### YOUR OBJECTIVE
From the entries below, output the line with "Оплата за реквізитами IBAN" and each following line up to and including the line with "Умови повернення", exactly as written.

++++ RECORDS ++++

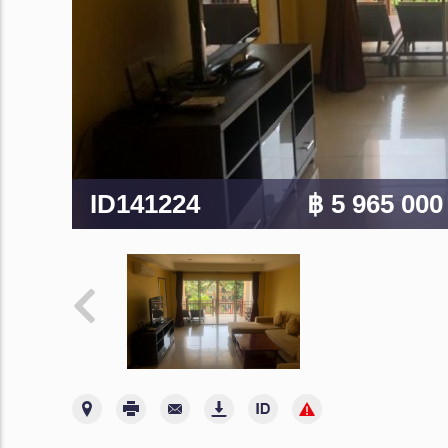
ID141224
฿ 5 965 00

++++
++++ RECORDS ++++

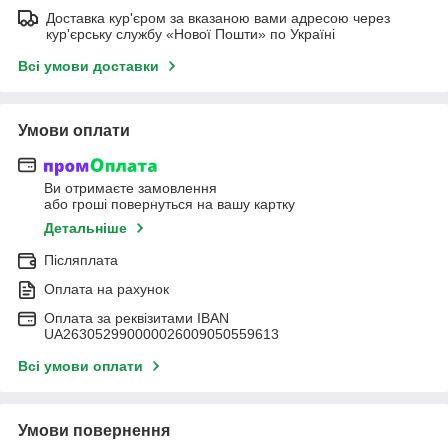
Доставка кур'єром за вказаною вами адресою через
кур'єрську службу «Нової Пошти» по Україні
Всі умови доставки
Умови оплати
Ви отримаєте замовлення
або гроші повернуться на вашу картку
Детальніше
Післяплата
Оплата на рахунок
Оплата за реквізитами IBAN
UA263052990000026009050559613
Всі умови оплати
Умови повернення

++++
++++ RECORDS ++++

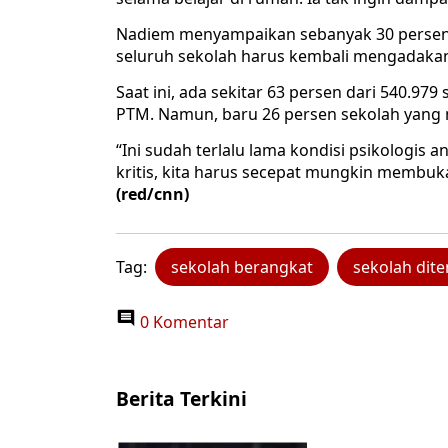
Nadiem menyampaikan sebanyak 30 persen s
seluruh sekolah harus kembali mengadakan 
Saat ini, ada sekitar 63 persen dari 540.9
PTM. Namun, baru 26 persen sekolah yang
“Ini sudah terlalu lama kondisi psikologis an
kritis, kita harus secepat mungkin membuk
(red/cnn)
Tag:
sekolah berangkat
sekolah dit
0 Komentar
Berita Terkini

++++

### REPLY TO THE EXERCISE
Оплата за реквізитами IBAN
UA263052990000026009050559613
Всі умови оплати
Умови повернення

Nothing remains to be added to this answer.